START Listed records

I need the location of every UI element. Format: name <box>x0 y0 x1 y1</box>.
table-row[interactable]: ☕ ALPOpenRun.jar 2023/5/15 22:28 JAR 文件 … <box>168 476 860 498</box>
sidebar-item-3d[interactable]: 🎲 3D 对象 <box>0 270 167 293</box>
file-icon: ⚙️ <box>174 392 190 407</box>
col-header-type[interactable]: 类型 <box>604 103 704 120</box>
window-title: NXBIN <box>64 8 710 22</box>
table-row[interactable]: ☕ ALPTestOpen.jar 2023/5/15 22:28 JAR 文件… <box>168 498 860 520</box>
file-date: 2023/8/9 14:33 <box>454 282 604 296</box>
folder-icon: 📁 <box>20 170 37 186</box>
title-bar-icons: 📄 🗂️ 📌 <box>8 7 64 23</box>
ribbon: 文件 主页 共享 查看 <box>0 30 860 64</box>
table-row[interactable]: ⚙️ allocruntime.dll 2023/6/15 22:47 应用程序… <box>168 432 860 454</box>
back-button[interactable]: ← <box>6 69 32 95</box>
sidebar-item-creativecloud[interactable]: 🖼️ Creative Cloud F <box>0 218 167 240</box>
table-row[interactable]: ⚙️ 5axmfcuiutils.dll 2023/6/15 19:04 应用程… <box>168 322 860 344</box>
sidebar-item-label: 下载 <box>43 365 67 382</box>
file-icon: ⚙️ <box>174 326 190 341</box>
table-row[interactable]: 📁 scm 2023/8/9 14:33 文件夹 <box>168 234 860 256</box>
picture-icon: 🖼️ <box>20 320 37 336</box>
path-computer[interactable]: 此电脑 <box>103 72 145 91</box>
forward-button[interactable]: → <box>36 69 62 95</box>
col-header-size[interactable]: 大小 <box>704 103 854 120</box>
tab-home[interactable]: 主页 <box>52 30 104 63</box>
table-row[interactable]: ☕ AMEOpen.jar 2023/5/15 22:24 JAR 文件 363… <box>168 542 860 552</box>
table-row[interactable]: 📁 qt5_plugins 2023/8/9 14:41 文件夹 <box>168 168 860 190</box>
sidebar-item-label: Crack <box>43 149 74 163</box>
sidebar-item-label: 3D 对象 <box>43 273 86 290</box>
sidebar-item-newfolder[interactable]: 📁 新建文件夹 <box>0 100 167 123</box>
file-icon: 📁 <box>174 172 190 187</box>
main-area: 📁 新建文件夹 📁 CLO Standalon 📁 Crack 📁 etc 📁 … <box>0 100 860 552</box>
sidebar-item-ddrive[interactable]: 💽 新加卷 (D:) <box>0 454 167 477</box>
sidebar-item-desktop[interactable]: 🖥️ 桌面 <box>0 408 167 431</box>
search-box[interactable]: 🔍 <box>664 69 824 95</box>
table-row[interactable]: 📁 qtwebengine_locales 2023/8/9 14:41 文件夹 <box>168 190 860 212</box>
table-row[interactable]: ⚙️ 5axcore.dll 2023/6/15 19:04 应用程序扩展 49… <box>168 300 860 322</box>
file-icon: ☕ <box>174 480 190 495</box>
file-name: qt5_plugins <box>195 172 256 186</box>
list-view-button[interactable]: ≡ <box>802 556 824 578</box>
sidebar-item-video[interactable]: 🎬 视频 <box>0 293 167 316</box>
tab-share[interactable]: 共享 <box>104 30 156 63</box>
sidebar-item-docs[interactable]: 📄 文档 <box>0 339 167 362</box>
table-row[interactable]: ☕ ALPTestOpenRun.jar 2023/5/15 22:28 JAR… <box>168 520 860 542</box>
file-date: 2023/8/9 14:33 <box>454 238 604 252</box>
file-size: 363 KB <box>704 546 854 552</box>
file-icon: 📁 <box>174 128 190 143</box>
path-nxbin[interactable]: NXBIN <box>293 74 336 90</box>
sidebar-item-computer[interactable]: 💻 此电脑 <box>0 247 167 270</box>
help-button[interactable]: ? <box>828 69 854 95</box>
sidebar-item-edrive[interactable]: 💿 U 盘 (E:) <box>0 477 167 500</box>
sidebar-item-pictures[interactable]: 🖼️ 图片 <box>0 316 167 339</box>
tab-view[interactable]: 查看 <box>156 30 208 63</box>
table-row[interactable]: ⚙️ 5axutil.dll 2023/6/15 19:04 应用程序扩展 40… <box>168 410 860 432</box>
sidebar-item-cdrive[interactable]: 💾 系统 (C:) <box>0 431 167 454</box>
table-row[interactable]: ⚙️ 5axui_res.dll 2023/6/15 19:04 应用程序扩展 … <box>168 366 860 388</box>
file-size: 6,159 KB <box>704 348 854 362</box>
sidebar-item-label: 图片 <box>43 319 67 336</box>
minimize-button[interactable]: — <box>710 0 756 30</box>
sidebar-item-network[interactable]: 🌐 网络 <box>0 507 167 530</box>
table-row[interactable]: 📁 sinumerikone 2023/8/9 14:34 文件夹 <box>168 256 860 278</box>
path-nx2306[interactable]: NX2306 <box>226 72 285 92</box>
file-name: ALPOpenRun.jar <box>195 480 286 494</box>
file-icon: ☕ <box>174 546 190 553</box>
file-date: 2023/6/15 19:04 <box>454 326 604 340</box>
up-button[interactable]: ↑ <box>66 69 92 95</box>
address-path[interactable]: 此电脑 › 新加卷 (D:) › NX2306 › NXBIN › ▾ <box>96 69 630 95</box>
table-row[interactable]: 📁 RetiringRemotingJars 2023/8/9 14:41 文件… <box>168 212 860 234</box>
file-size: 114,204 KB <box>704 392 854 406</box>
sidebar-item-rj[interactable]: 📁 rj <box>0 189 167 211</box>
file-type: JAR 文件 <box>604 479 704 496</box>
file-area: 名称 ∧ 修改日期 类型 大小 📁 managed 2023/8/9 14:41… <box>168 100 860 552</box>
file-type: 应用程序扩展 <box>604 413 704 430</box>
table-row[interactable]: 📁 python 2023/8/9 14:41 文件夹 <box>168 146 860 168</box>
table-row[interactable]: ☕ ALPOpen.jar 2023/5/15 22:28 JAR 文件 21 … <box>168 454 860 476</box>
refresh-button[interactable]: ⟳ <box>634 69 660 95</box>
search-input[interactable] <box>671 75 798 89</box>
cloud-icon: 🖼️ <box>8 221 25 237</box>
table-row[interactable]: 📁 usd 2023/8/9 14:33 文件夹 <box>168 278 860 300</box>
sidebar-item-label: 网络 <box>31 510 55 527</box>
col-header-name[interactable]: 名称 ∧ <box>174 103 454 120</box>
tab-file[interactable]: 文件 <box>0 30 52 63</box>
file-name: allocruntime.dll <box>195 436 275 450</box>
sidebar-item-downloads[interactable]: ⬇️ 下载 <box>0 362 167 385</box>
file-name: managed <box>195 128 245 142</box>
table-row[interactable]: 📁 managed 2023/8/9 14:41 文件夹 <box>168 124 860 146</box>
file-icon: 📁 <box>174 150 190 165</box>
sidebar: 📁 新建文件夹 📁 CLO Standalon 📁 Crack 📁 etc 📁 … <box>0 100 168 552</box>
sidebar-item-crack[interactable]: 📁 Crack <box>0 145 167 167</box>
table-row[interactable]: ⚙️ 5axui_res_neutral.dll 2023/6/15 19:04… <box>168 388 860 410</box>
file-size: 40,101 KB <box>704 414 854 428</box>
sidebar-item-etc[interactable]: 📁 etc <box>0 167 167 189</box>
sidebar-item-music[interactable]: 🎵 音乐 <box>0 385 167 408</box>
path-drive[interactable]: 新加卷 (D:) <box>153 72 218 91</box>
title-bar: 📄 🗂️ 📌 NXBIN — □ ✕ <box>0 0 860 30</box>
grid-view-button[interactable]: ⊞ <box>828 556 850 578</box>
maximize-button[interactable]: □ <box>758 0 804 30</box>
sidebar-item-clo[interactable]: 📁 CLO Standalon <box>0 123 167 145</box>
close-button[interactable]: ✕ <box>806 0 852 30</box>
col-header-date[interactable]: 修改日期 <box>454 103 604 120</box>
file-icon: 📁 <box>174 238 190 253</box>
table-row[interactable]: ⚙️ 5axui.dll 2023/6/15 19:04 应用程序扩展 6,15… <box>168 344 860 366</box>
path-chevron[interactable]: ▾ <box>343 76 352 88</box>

END Listed records

Try it:
Show every line of the listing containing the string "修改日期" by copying it.

Exercise response:
file-area: 名称 ∧ 修改日期 类型 大小 📁 managed 2023/8/9 14:41… <box>168 100 860 552</box>
col-header-date[interactable]: 修改日期 <box>454 103 604 120</box>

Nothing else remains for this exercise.